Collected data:
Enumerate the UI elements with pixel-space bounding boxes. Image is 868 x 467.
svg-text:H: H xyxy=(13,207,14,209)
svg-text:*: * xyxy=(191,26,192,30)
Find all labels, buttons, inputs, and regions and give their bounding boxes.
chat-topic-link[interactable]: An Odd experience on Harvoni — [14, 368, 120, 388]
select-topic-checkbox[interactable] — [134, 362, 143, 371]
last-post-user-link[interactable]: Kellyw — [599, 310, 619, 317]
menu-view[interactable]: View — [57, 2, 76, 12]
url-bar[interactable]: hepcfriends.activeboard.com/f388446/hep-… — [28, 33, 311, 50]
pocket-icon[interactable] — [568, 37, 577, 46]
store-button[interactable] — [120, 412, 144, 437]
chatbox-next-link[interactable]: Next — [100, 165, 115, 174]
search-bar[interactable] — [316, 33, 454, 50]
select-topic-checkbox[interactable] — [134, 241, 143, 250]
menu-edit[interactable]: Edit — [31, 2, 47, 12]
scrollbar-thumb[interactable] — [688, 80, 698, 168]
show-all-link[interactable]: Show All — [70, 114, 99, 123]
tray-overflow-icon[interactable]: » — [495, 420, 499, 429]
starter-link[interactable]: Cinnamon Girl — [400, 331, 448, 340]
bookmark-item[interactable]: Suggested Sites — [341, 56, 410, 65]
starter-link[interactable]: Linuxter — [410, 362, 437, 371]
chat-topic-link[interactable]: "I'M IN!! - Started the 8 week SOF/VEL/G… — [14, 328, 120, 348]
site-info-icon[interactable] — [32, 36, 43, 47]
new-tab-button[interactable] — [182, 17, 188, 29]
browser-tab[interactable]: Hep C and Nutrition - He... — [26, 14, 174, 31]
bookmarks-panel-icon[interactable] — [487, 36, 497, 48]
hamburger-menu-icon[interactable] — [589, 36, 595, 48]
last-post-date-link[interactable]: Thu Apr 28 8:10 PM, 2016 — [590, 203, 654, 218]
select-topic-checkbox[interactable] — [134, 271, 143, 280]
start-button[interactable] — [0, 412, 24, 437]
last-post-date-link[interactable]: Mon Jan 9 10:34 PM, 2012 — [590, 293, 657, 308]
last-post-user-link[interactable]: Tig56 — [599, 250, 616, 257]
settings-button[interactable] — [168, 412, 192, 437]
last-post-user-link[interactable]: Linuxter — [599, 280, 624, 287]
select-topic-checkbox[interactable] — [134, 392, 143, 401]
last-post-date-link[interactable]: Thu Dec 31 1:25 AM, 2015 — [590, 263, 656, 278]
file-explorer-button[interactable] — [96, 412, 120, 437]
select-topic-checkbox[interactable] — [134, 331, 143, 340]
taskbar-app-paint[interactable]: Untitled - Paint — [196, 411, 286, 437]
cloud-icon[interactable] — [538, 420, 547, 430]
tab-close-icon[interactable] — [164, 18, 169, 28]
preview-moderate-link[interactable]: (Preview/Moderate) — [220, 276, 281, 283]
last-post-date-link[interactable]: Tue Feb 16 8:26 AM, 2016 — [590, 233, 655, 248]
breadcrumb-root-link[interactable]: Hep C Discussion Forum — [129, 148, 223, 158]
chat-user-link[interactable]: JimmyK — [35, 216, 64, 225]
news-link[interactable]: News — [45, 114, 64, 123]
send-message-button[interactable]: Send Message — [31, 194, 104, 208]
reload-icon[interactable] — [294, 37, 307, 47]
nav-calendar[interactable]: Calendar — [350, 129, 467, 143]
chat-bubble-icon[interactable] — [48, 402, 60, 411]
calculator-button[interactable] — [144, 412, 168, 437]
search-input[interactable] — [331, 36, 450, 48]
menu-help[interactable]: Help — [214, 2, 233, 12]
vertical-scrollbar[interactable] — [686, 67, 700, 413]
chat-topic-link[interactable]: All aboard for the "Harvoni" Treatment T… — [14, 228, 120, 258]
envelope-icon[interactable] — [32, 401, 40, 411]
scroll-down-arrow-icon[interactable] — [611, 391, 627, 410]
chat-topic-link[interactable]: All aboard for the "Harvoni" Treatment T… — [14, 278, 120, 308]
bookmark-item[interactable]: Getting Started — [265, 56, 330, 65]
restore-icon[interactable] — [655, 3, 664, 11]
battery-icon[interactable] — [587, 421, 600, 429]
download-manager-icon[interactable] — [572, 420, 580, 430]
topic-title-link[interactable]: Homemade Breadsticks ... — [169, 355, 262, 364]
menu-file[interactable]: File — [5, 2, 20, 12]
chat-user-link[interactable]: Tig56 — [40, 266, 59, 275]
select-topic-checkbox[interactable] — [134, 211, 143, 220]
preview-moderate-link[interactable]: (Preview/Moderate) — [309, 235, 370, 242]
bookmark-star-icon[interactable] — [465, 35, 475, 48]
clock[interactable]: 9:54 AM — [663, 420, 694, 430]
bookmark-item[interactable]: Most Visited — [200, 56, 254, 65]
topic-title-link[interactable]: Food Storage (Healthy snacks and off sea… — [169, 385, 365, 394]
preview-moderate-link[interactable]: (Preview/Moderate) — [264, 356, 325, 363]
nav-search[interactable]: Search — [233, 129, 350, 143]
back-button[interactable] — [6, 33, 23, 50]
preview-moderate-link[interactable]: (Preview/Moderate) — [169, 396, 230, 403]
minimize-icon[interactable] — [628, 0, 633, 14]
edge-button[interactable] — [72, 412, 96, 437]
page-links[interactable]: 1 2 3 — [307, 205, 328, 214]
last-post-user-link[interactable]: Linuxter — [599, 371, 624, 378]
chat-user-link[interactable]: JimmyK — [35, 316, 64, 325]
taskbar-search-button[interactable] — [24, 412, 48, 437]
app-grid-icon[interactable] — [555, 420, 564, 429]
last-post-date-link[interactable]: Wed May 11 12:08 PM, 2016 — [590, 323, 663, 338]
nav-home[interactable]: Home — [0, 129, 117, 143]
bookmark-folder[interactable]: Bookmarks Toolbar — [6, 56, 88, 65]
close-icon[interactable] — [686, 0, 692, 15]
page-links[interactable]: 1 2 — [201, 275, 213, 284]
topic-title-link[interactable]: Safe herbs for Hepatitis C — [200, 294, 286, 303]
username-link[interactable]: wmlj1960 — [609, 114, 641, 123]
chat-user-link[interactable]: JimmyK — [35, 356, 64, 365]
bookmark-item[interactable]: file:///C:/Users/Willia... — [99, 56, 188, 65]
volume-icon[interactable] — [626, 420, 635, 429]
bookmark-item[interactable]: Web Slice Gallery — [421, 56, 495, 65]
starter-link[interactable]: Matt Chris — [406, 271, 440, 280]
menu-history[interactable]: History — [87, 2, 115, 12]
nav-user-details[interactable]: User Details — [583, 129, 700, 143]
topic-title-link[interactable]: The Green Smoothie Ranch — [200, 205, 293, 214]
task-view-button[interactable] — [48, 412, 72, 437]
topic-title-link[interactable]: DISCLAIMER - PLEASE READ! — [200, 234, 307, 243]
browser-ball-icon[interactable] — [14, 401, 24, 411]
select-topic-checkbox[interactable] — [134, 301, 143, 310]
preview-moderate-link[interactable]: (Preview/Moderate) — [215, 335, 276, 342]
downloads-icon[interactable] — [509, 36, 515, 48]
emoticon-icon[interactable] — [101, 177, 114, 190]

WHAT THE EXERCISE ASKS – Please reproduce the data as it was given, with every line exact.

RESPONSE AREA –
Enumerate the UI elements with pixel-space bounding boxes. Image is 868 x 467.
svg-text:H: H xyxy=(13,207,14,209)
svg-text:*: * xyxy=(191,26,192,30)
Find all labels, buttons, inputs, and regions and give their bounding boxes.
chat-topic-link[interactable]: An Odd experience on Harvoni — [14, 368, 120, 388]
select-topic-checkbox[interactable] — [134, 362, 143, 371]
last-post-user-link[interactable]: Kellyw — [599, 310, 619, 317]
menu-view[interactable]: View — [57, 2, 76, 12]
url-bar[interactable]: hepcfriends.activeboard.com/f388446/hep-… — [28, 33, 311, 50]
pocket-icon[interactable] — [568, 37, 577, 46]
store-button[interactable] — [120, 412, 144, 437]
chatbox-next-link[interactable]: Next — [100, 165, 115, 174]
search-bar[interactable] — [316, 33, 454, 50]
select-topic-checkbox[interactable] — [134, 241, 143, 250]
menu-edit[interactable]: Edit — [31, 2, 47, 12]
scrollbar-thumb[interactable] — [688, 80, 698, 168]
show-all-link[interactable]: Show All — [70, 114, 99, 123]
tray-overflow-icon[interactable]: » — [495, 420, 499, 429]
starter-link[interactable]: Cinnamon Girl — [400, 331, 448, 340]
bookmark-item[interactable]: Suggested Sites — [341, 56, 410, 65]
starter-link[interactable]: Linuxter — [410, 362, 437, 371]
chat-topic-link[interactable]: "I'M IN!! - Started the 8 week SOF/VEL/G… — [14, 328, 120, 348]
site-info-icon[interactable] — [32, 36, 43, 47]
new-tab-button[interactable] — [182, 17, 188, 29]
browser-tab[interactable]: Hep C and Nutrition - He... — [26, 14, 174, 31]
bookmarks-panel-icon[interactable] — [487, 36, 497, 48]
hamburger-menu-icon[interactable] — [589, 36, 595, 48]
last-post-date-link[interactable]: Thu Apr 28 8:10 PM, 2016 — [590, 203, 654, 218]
select-topic-checkbox[interactable] — [134, 271, 143, 280]
start-button[interactable] — [0, 412, 24, 437]
last-post-date-link[interactable]: Mon Jan 9 10:34 PM, 2012 — [590, 293, 657, 308]
last-post-user-link[interactable]: Tig56 — [599, 250, 616, 257]
settings-button[interactable] — [168, 412, 192, 437]
last-post-user-link[interactable]: Linuxter — [599, 280, 624, 287]
select-topic-checkbox[interactable] — [134, 392, 143, 401]
last-post-date-link[interactable]: Thu Dec 31 1:25 AM, 2015 — [590, 263, 656, 278]
file-explorer-button[interactable] — [96, 412, 120, 437]
select-topic-checkbox[interactable] — [134, 331, 143, 340]
taskbar-app-paint[interactable]: Untitled - Paint — [196, 411, 286, 437]
cloud-icon[interactable] — [538, 420, 547, 430]
tab-close-icon[interactable] — [164, 18, 169, 28]
preview-moderate-link[interactable]: (Preview/Moderate) — [220, 276, 281, 283]
last-post-date-link[interactable]: Tue Feb 16 8:26 AM, 2016 — [590, 233, 655, 248]
breadcrumb-root-link[interactable]: Hep C Discussion Forum — [129, 148, 223, 158]
chat-user-link[interactable]: JimmyK — [35, 216, 64, 225]
news-link[interactable]: News — [45, 114, 64, 123]
send-message-button[interactable]: Send Message — [31, 194, 104, 208]
reload-icon[interactable] — [294, 37, 307, 47]
nav-calendar[interactable]: Calendar — [350, 129, 467, 143]
chat-bubble-icon[interactable] — [48, 402, 60, 411]
calculator-button[interactable] — [144, 412, 168, 437]
search-input[interactable] — [331, 36, 450, 48]
menu-help[interactable]: Help — [214, 2, 233, 12]
vertical-scrollbar[interactable] — [686, 67, 700, 413]
chat-topic-link[interactable]: All aboard for the "Harvoni" Treatment T… — [14, 228, 120, 258]
envelope-icon[interactable] — [32, 401, 40, 411]
scroll-down-arrow-icon[interactable] — [611, 391, 627, 410]
chat-topic-link[interactable]: All aboard for the "Harvoni" Treatment T… — [14, 278, 120, 308]
bookmark-item[interactable]: Getting Started — [265, 56, 330, 65]
restore-icon[interactable] — [655, 3, 664, 11]
battery-icon[interactable] — [587, 421, 600, 429]
download-manager-icon[interactable] — [572, 420, 580, 430]
topic-title-link[interactable]: Homemade Breadsticks ... — [169, 355, 262, 364]
menu-file[interactable]: File — [5, 2, 20, 12]
chat-user-link[interactable]: Tig56 — [40, 266, 59, 275]
select-topic-checkbox[interactable] — [134, 211, 143, 220]
preview-moderate-link[interactable]: (Preview/Moderate) — [309, 235, 370, 242]
bookmark-star-icon[interactable] — [465, 35, 475, 48]
clock[interactable]: 9:54 AM — [663, 420, 694, 430]
bookmark-item[interactable]: Most Visited — [200, 56, 254, 65]
topic-title-link[interactable]: Food Storage (Healthy snacks and off sea… — [169, 385, 365, 394]
preview-moderate-link[interactable]: (Preview/Moderate) — [264, 356, 325, 363]
nav-search[interactable]: Search — [233, 129, 350, 143]
back-button[interactable] — [6, 33, 23, 50]
preview-moderate-link[interactable]: (Preview/Moderate) — [169, 396, 230, 403]
minimize-icon[interactable] — [628, 0, 633, 14]
edge-button[interactable] — [72, 412, 96, 437]
page-links[interactable]: 1 2 3 — [307, 205, 328, 214]
last-post-user-link[interactable]: Linuxter — [599, 371, 624, 378]
chat-user-link[interactable]: JimmyK — [35, 316, 64, 325]
taskbar-search-button[interactable] — [24, 412, 48, 437]
app-grid-icon[interactable] — [555, 420, 564, 429]
last-post-date-link[interactable]: Wed May 11 12:08 PM, 2016 — [590, 323, 663, 338]
nav-home[interactable]: Home — [0, 129, 117, 143]
bookmark-folder[interactable]: Bookmarks Toolbar — [6, 56, 88, 65]
close-icon[interactable] — [686, 0, 692, 15]
page-links[interactable]: 1 2 — [201, 275, 213, 284]
topic-title-link[interactable]: Safe herbs for Hepatitis C — [200, 294, 286, 303]
username-link[interactable]: wmlj1960 — [609, 114, 641, 123]
chat-user-link[interactable]: JimmyK — [35, 356, 64, 365]
bookmark-item[interactable]: file:///C:/Users/Willia... — [99, 56, 188, 65]
volume-icon[interactable] — [626, 420, 635, 429]
bookmark-item[interactable]: Web Slice Gallery — [421, 56, 495, 65]
starter-link[interactable]: Matt Chris — [406, 271, 440, 280]
menu-history[interactable]: History — [87, 2, 115, 12]
nav-user-details[interactable]: User Details — [583, 129, 700, 143]
topic-title-link[interactable]: The Green Smoothie Ranch — [200, 205, 293, 214]
task-view-button[interactable] — [48, 412, 72, 437]
topic-title-link[interactable]: DISCLAIMER - PLEASE READ! — [200, 234, 307, 243]
browser-ball-icon[interactable] — [14, 401, 24, 411]
select-topic-checkbox[interactable] — [134, 301, 143, 310]
preview-moderate-link[interactable]: (Preview/Moderate) — [215, 335, 276, 342]
downloads-icon[interactable] — [509, 36, 515, 48]
emoticon-icon[interactable] — [101, 177, 114, 190]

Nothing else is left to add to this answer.